Deferred tax liabilities are recognised for taxable temporary differences associated with investments in subsidiaries and associates, and interests in joint ventures, except where the Company is able to control the reversal of the temporary difference and it is probable that the temporary difference will not reverse in the foreseeable future. Deferred tax assets arising from deductible temporary differences associated with such investments and interests are only recognised to the extent that it is probable that there will be sufficient taxable profits against which to utilize the benefits of the temporary differences and they are expected to reverse in the foreseeable future.

The carrying amount of deferred tax assets is reviewed at the end of each reporting period and reduced to the extent that it is no longer probable that sufficient taxable profits will be available to allow all or part of the asset to be recovered.

Deferred tax liabilities and assets are measured at the tax rates that are expected to apply in the period in which the liability is settled or the asset realised, based on tax rates (and tax laws) that have been enacted or substantively enacted by the end of the reporting period.

Deferred tax assets and liabilities are offset when they relate to income taxes levied by the same taxation authority and the relevant entity intends to settle its current tax assets and liabilities on a net basis.

Deferred tax assets include Minimum Alternate Tax (MAT) paid in accordance with the tax laws in India, which is likely to give future economic benefits in the form of availability of set off against future income tax liability.
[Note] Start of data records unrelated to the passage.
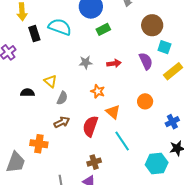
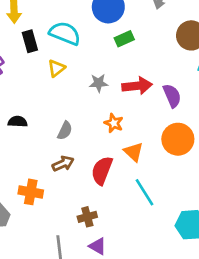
purple semicircle: (146, 61) -> (172, 96), moved
red arrow: (114, 63) -> (137, 86), size x1.5
yellow triangle: (50, 81) -> (56, 68), moved, turned 40
orange circle: (145, 101) -> (178, 139), size x1.5
brown cross: (94, 162) -> (87, 217), moved

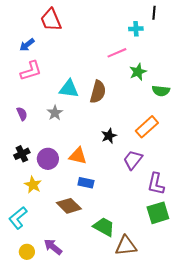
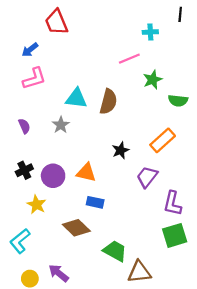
black line: (154, 13) -> (180, 14), moved

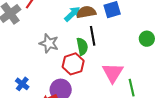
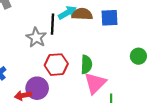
black line: (93, 36) -> (52, 24), moved
green semicircle: (82, 46) -> (86, 64), moved

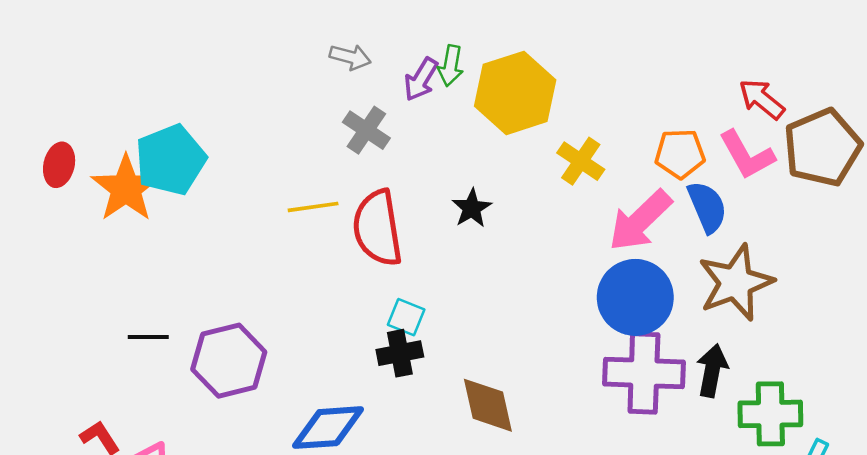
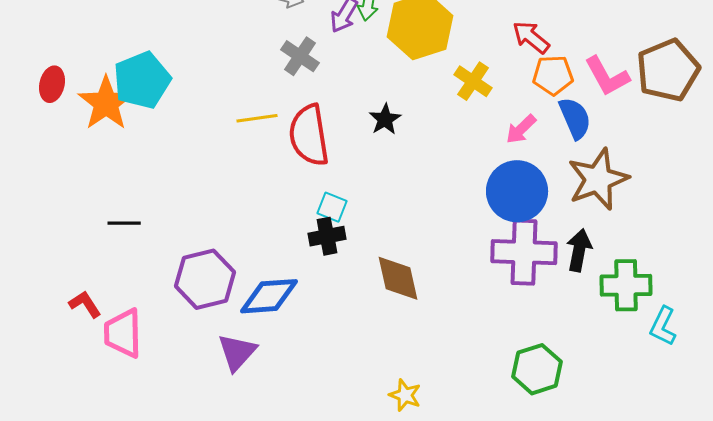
red arrow: (762, 99) -> (531, 37), moved
pink arrow: (640, 221) -> (521, 129), size x0.6
purple hexagon: (229, 361) -> (205, 279), moved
Accordingly, MAT is recognised as deferred tax asset in the balance sheet when the asset can be measured reliably and it is probable that the future economic benefit associated with the asset will be realized.

Minimum Alternative Tax (MAT) credit is recognized as an asset only when and to the extent there is convincing evidence that the Company will pay normal income tax during the specified period.

Current and deferred tax for the year

Current and deferred tax are recognised in profit or loss, except when they relate to items that are recognised in other comprehensive income or directly in equity, in which case, the current and deferred tax are also recognised in other comprehensive income or directly in equity respectively.